Required work: Gather every line from the entries below that includes "палок".

Source data:
==========
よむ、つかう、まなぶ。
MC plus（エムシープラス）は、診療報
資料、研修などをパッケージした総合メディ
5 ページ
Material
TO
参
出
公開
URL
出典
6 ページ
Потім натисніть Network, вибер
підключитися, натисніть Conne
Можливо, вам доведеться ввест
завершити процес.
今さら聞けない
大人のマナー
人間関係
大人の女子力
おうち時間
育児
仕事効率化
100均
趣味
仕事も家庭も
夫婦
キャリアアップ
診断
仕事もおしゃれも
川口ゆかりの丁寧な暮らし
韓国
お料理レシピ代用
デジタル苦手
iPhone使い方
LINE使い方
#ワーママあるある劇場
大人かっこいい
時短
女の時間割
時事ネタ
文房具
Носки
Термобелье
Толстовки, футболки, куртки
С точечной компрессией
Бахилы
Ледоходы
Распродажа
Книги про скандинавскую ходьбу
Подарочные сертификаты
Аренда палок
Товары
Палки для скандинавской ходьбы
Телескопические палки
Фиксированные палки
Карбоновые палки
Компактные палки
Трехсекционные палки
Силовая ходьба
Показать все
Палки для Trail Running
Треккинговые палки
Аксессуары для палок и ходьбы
==========
Answer area:
Аренда палок
Аксессуары для палок и ходьбы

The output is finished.